Presiden RI ke-5 itu, kata Hasto, menyampaikan bahwa di dalam politik tidak boleh ada dendam.
“Di politik ini kita diajarkan oleh Bu Mega untuk tidak boleh dendam. Dan biarlah Sisupala ini nanti terkena karmanya saudara-saudara sekalian,” ujar Hasto Kristiyanto di Sekolah Partai PDIP, Lenteng Agung, Jakarta Selatan, Sabtu, 8 Juni 2024.
Lebih lanjut, pertunjukan wayang yang dimainkan oleh dalang Ki Warseno Slank dengan Lakon Pandu Swargo digelar untuk memperingati reformasi, di mana dalam memperjuangkan hal tersebut kantor DPP PDI diserang dan dibakar pada 27 Juli 1996.

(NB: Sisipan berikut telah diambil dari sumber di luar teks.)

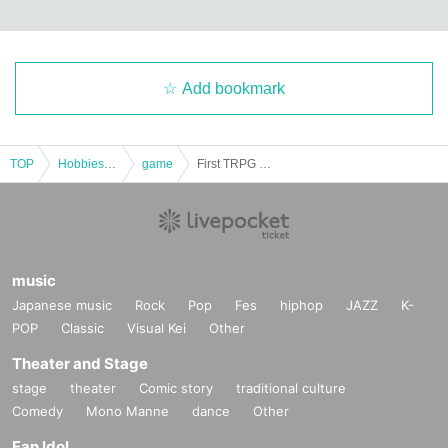
Add bookmark
TOP
Hobbies, Culture and Leisure
game
First TRPG experience session & explanation of tools used at the experience session (Discord, CCFOLIA) [3 hours]
music
Japanese music
Rock
Pop
Fes
hiphop
JAZZ
K-
POP
Classic
Visual Kei
Other
Theater and Stage
stage
theater
Comic story
traditional culture
Comedy
Mono Manne
dance
Other
Fan Idol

Hasto mengisahkan dalam lakon tersebut bagaimana Kresna yang marah dan membunuh sepupunya, Sisupala karena melupakan kebaikan saudaranya sendiri.
Di mana Sisupala dilahirkan dalam keadaan cacat, matanya tiga dan tangannya yang lebih dari dua.
BACA JUGA:Sudah Diusung Gerindra, PDIP Berusaha Kadernya Jadi Pendamping Khofifah di Pilgub Jatim
“Tidak sempurna, lalu bapaknya yang begitu sayang dengan anaknya berdoa kepada Tuhan Yang Mahakuasa agar anaknya dapat menjadi manusia normal, dan yang menyembuhkan itu adalah Kresna melalui pengembaran dan perbuatan baiknya,” cerita Hasto.
Hasto juga menyampaikan kematian Sisupala berada di tangan Kresna sebagai sosok bukan hanya yang menyembuhkannya, tetapi juga orang yang mendidik, dan membesarkannya.
Di dalam perjalanan kehidupan Sisupala, lanjut Hasto, dia berhasil menjadi raja.
Namun, Sisupala melupakan Kresna bahkan menghinannya lebih dari 100 kali.
BACA JUGA:Sekjen PDIP Singgung Pemerintahan Ngemis Investor Untuk Pembangunan IKN
“Karena dulu Kresna berjanji sama bapaknya Sisupala ini kalau Sisupala ini menghina Kresna lebih dari seratus kali, maka akan langsung di situlah akhir hidupnya. Jadi, dihitung terus. Maka ketika lewat keluarlah batasnya, karena ada seorang yang lupa terhadap siapa yang membesarkannya. Kemudian munculah amarah dari Kresna dan tamatlah itu Sisupala,” imbuhnya.
Di dalam wayang, juga ada ritual kehidupan seluruh problematika hidup, termasuk di dalam menjadikan kekuasaan sebagai bentuk segala cara itu juga ditunjukkan.
“Di dalam wayang ini kita diajarkan suatu nilai-nilai kehidupan suatu pertarungan antara yang baik dan yang buruk, antara Satria Pandawa yang dibantu oleh para Punakawan sebagai representasi dari Wong Cilik, tetapi bijaksana berhadapan dengan Kurawa. Dan sekarang ini rupanya banyak juga Kurawa-kurawa di dalam dunia kehidupan kita,” tandasnya.